FUAD GONZALO CHACÓN

Fuad Gonzalo Chacón

Sabía que ese era su fin. Lo supo en el momento mismo en que entró y la docena de cejas fruncidas que lo miraban tras los cañones de las armas empuñadas contra él se lo corroboraba. Ser el antiguo vicepresidente de los Estados Unidos no le salvaría de esta, pues en aquella garita sin ley nadie lo conocía. Cerró los ojos con las manos arriba y tragó saliva esperando su encuentro con el creador, pero un amistoso toque en el hombro lo sacó de su resignación. “Hola, Joe” le susurró el alto hombre moreno del traje impecable. Extasiada quedó aquella pandilla de motociclistas porque jamás su creatividad le había preparado suficientemente para que aquella tarde Barack Obama, escopeta en mano, se escabullera en su refugio rescatando de la muerte al entrometido Joe Biden.

Este es uno de los tantos pasajes de acción ficticia que desde hace algunos meses puede leerse en Hope Never Dies (La Esperanza Nunca Muere), la última novela del reconocido autor del New York Times, Andrew Shaffer. Un thriller policiaco sobre un asesinato en las vías del tren que no tendría nada de especial de no ser porque sus protagonistas son Obama y Biden, la pareja presidencial más querida de los últimos tiempos y quienes tras su jubilación de la Casa Blanca han decidido jugar a los detectives. Este ingenioso planteamiento, una épica portada y varias ácidas burlas contra la administración Trump han hecho del texto un best-seller automático. Pero más allá de tratar de convertir a expresidentes en Sherlock Holmes, el libro es el primer paso dentro de un engranaje mucho más complejo.
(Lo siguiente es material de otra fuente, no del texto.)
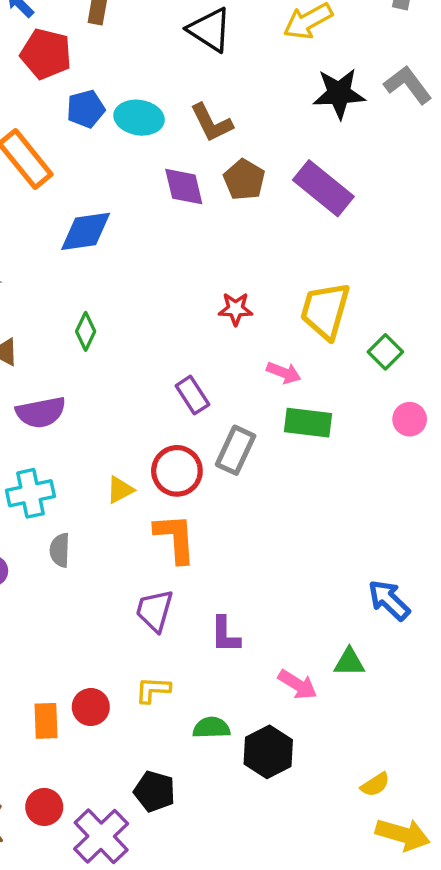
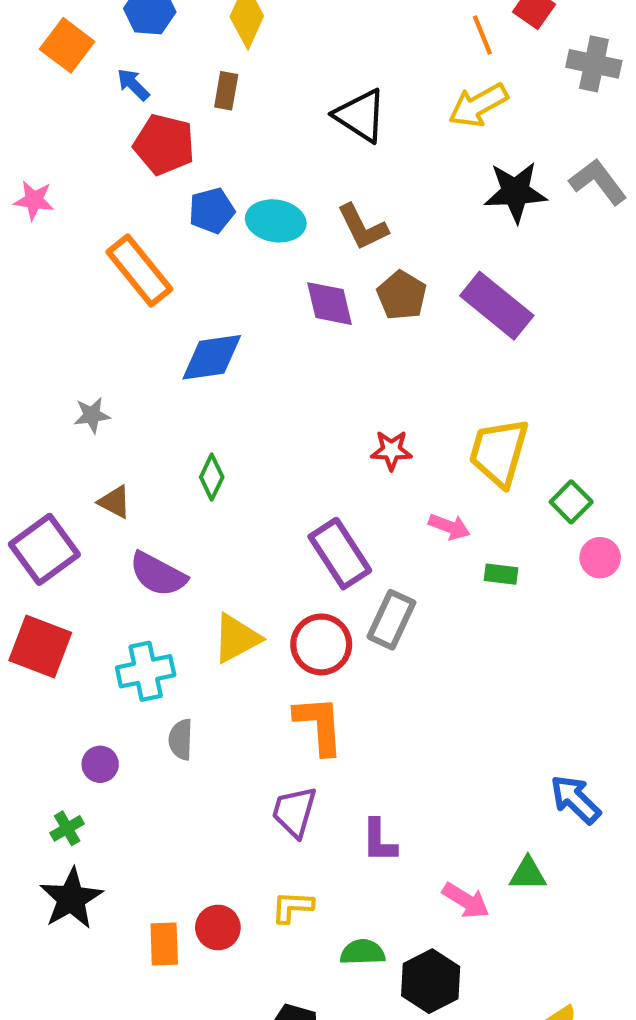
purple rectangle: (192, 395) -> (340, 554), size x1.5
purple semicircle: (41, 412) -> (158, 574), turned 39
pink circle: (410, 419) -> (600, 558), moved
green rectangle: (308, 423) -> (501, 574), moved, size x0.6
yellow triangle: (120, 490) -> (236, 638), moved, size x1.5

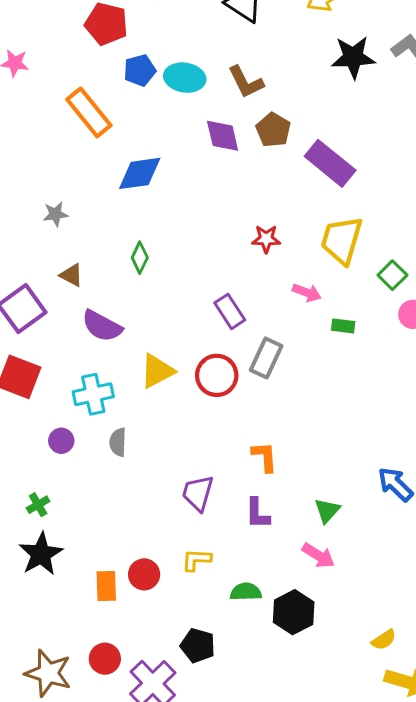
purple rectangle: (497, 306) -> (330, 163), moved
purple rectangle: (340, 554) -> (230, 311), size x0.7
orange L-shape: (319, 725) -> (265, 457), moved, size x0.7
purple circle: (100, 764) -> (61, 441), moved
green triangle: (528, 874) -> (327, 510), moved, turned -48

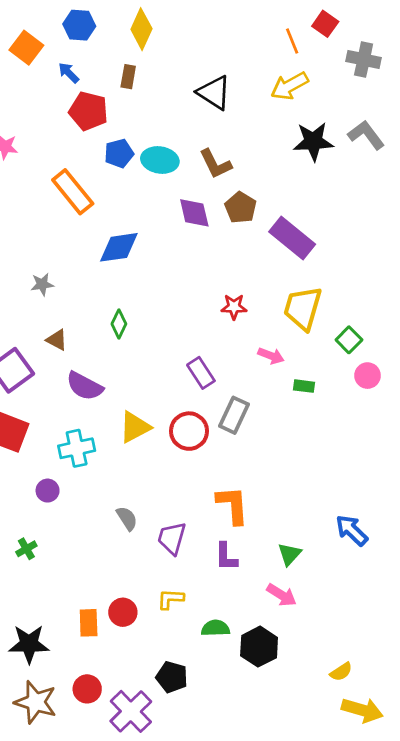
gray semicircle: (118, 442) -> (127, 518), moved, turned 145
orange L-shape: (265, 457) -> (233, 505), size x1.4
black star: (41, 554) -> (29, 644), moved, turned 30

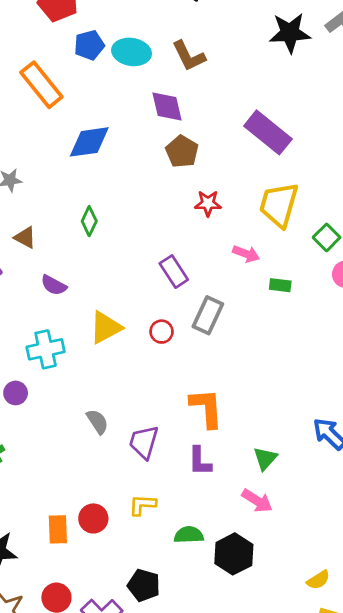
brown pentagon: (241, 208) -> (182, 152), moved
purple semicircle: (85, 386) -> (54, 285), size x0.7
red circle: (189, 431) -> (162, 332), size x0.6

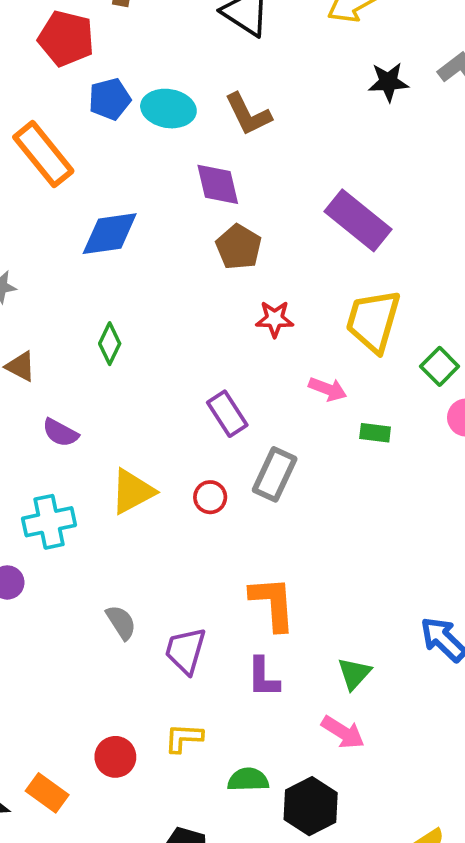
black star: (290, 33) -> (388, 82), size x0.7
orange rectangle: (58, 529) -> (47, 793), moved, turned -52

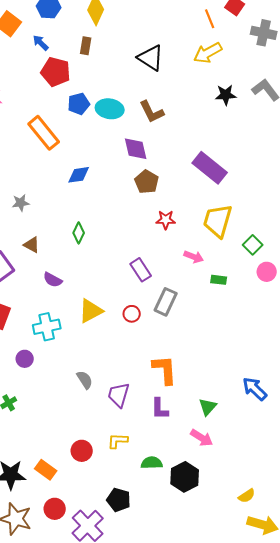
blue diamond: (110, 234) -> (79, 175), size x0.7

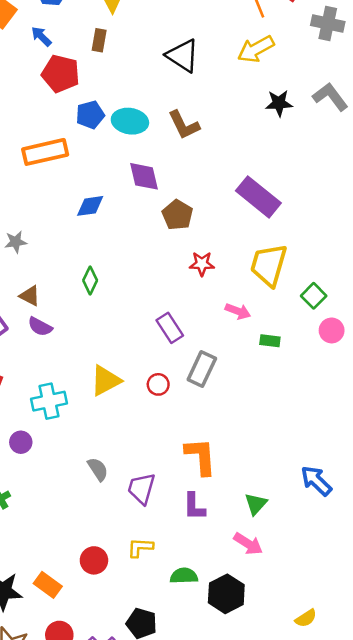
orange rectangle: (44, 133) -> (45, 152), turned -64
purple diamond: (136, 149) -> (144, 176), moved
purple semicircle: (53, 280) -> (40, 327), moved

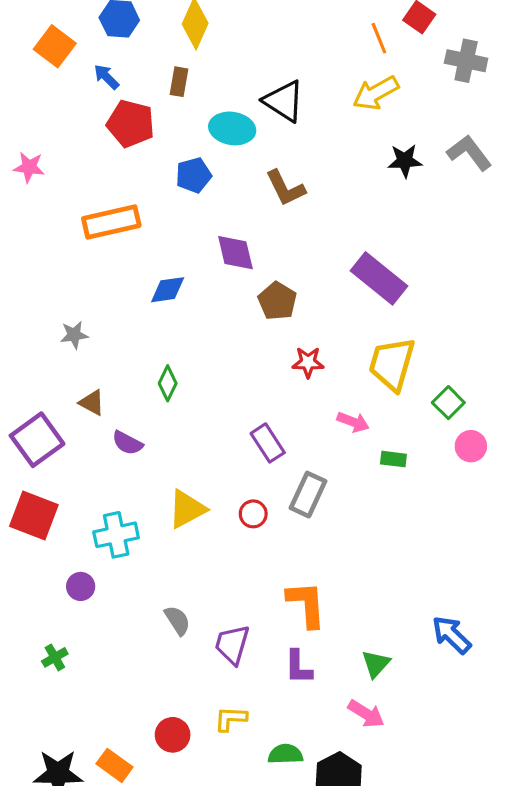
blue pentagon: (90, 115) -> (194, 175), moved
cyan ellipse: (130, 121) -> (232, 128), moved
purple semicircle: (40, 327) -> (127, 443), moved

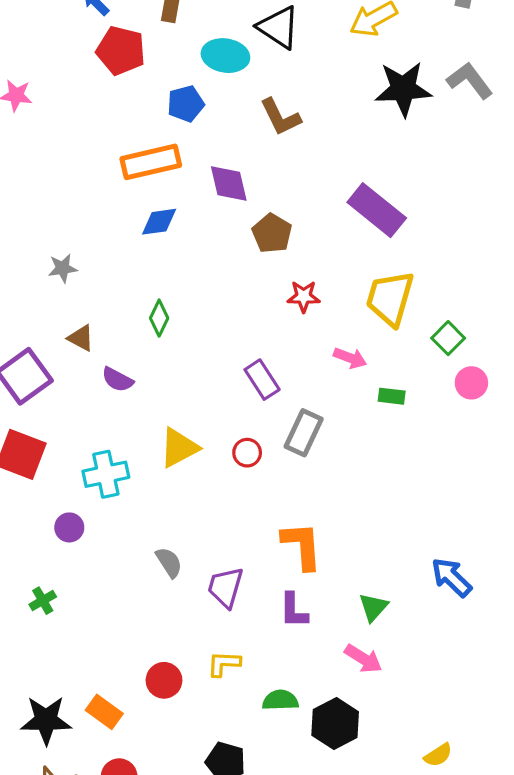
black star: (405, 161) -> (403, 89), size x1.6
orange rectangle: (111, 222) -> (151, 162), moved

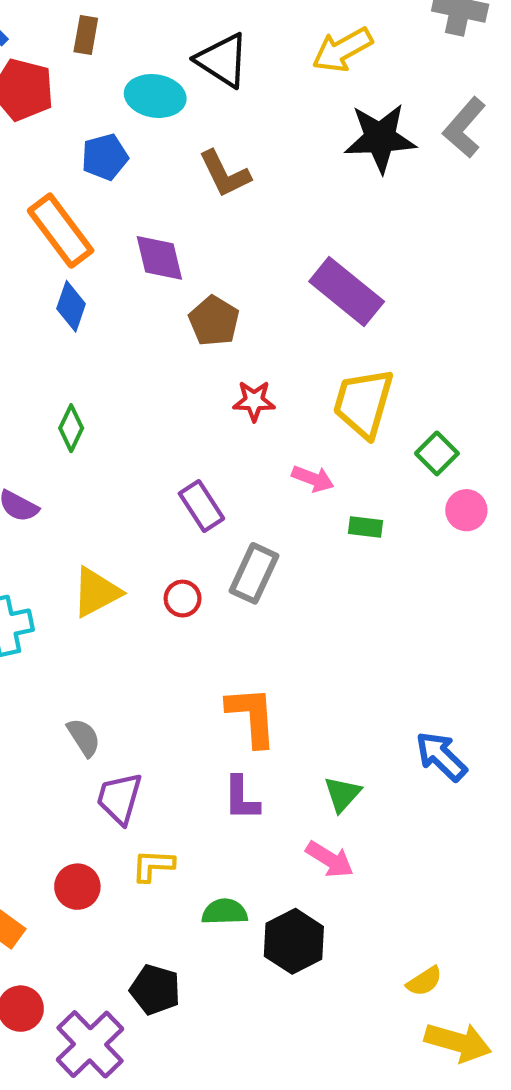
gray L-shape: (470, 80) -> (464, 128), turned -102
orange rectangle: (151, 162) -> (61, 231), turned 66
blue diamond: (159, 222) -> (71, 306), turned -63
purple trapezoid: (225, 587) -> (119, 798), moved

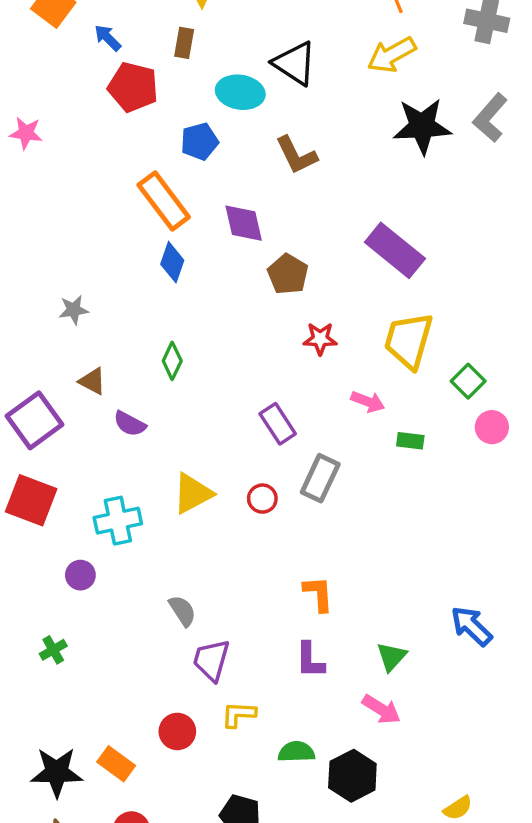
orange L-shape: (252, 716) -> (318, 594), size x0.7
El boom mediático de este lanzamiento ha vuelto a poner sobre la mesa el nombre de Joe Biden, quien ha intentado mantener un perfil bajo desde el final de su mandato, pero quien con el pasar del tiempo toma más fuerza como el candidato ideal para vencer a Trump en 2020. En contra están sus 76 años de edad, una limitación que Shaffer tiene muy presente en su libro y por ello nos presenta un vicepresidente atrapado entre la dualidad de esclarecer la muerte de su amigo siendo fiel a sus principios, pero estando siempre consciente de que su cuerpo está cansado. Ello, claramente, no será obstáculo para que Biden consiga hacer justicia, pues la voluntad es infinitamente más fuerte que la carne.

Así pues, por medio de la literatura empieza a calentarse la campaña presidencial norteamericana con un viejo y conocido recurso: La construcción de un héroe. Shaffer nos presenta el retrato de un Biden empático con los demás y preocupado por su comunidad, patriótico hasta las pestañas, pero también humano y noble. En resumen, un buen tipo al que le confiarías tus hijos, algo que es esencial para los gringos ¿Podrán los escritores hacer elegir un presidente? En un país como Estados Unidos, cuya cotidianidad parece un reality show, cualquier cosa puede pasar. Shaffer lo sabe y por eso Hope Never Dies es solo la primera entrega de una saga que lo intentará.